▶ _WORK TO BE COMPLETED_
If pictures are present, leave them out, and copy the data word for word.

▶ _DATA IN THIS EXERCISE_

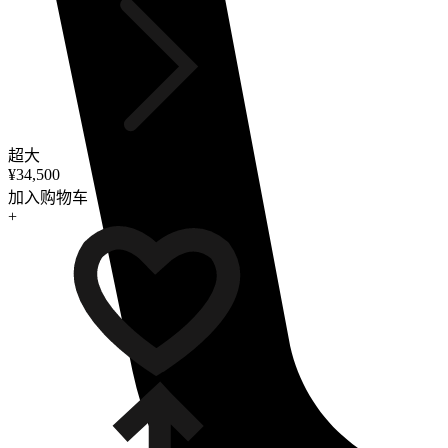
超大
¥34,500
加入购物车
+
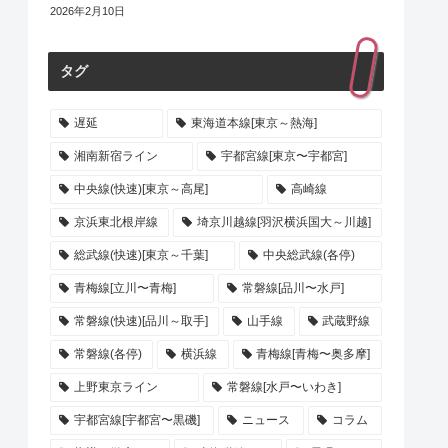
2026年2月10日
タグ
遅延
東海道本線[東京～熱海]
湘南新宿ライン
宇都宮線[東京〜宇都宮]
中央線(快速)[東京～高尾]
高崎線
京浜東北根岸線
埼京川越線[羽沢横浜国大～川越]
総武線(快速)[東京～千葉]
中央総武線(各停)
青梅線[立川〜青梅]
常磐線[品川〜水戸]
常磐線(快速)[品川～取手]
山手線
武蔵野線
常磐線(各停)
横浜線
青梅線[青梅〜奥多摩]
上野東京ライン
常磐線[水戸〜いわき]
宇都宮線[宇都宮〜黒磯]
ニュース
コラム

▶ _YOUR SOLUTION_
超大
¥34,500
加入购物车
+
2026年2月10日
タグ
遅延
東海道本線[東京～熱海]
湘南新宿ライン
宇都宮線[東京〜宇都宮]
中央線(快速)[東京～高尾]
高崎線
京浜東北根岸線
埼京川越線[羽沢横浜国大～川越]
総武線(快速)[東京～千葉]
中央総武線(各停)
青梅線[立川〜青梅]
常磐線[品川〜水戸]
常磐線(快速)[品川～取手]
山手線
武蔵野線
常磐線(各停)
横浜線
青梅線[青梅〜奥多摩]
上野東京ライン
常磐線[水戸〜いわき]
宇都宮線[宇都宮〜黒磯]
ニュース
コラム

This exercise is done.